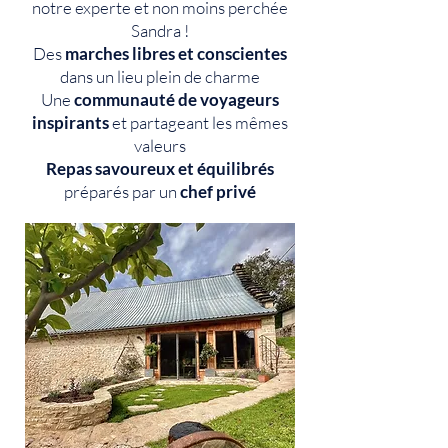
notre experte et non moins perchée
Sandra !
Des
marches libres et conscientes
dans un lieu plein de charme
Une
communauté de voyageurs
inspirants
et partageant les mêmes
valeurs
Repas savoureux et équilibrés
préparés par un
chef privé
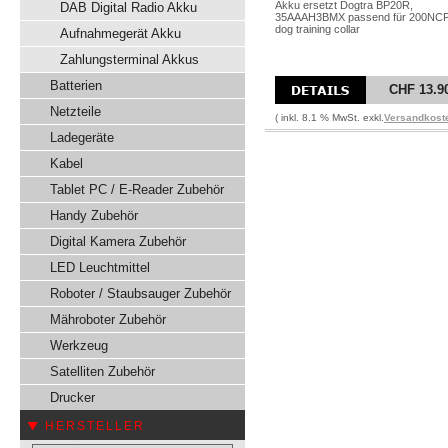
Akku ersetzt Dogtra BP20R,
DAB Digital Radio Akku
35AAAH3BMX passend für 200NC
dog training collar
Aufnahmegerät Akku
Zahlungsterminal Akkus
Batterien
CHF 13.9
Netzteile
( inkl. 8.1 % MwSt. exkl.
Versandkost
Ladegeräte
Kabel
Tablet PC / E-Reader Zubehör
Handy Zubehör
Digital Kamera Zubehör
LED Leuchtmittel
Roboter / Staubsauger Zubehör
Mähroboter Zubehör
Werkzeug
Satelliten Zubehör
Drucker
HERSTELLER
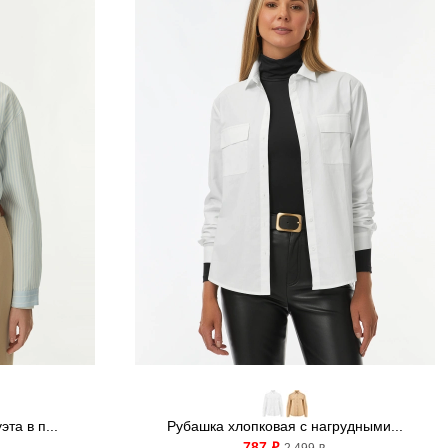
та в п...
Рубашка хлопковая с нагрудными...
787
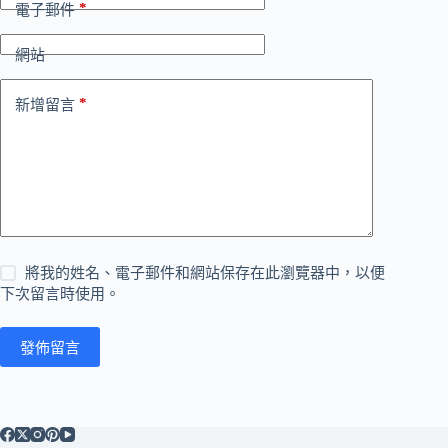
*
電子郵件
網站
*
新增留言
將我的姓名、電子郵件和網站保存在此瀏覽器中，以便
下次留言時使用。
發佈留言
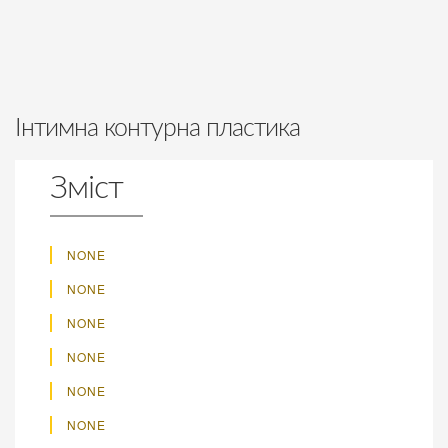
Інтимна контурна пластика
Зміст
NONE
NONE
NONE
NONE
NONE
NONE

----------------------------------------

◆ ASSIGNMENT: Only the lines from the one containing "Handy Zubehör" through the final line of the entries belong in the copy, both ends included. Pictures stay out.

◆ WRITTEN SOLUTION:
Handy Zubehör
Digital Kamera Zubehör
LED Leuchtmittel
Roboter / Staubsauger Zubehör
Mähroboter Zubehör
Werkzeug
Satelliten Zubehör
Drucker
HERSTELLER
та в п...
Рубашка хлопковая с нагрудными...
787
*
電子郵件
網站
*
新增留言
將我的姓名、電子郵件和網站保存在此瀏覽器中，以便
下次留言時使用。
發佈留言
Інтимна контурна пластика
Зміст
NONE
NONE
NONE
NONE
NONE
NONE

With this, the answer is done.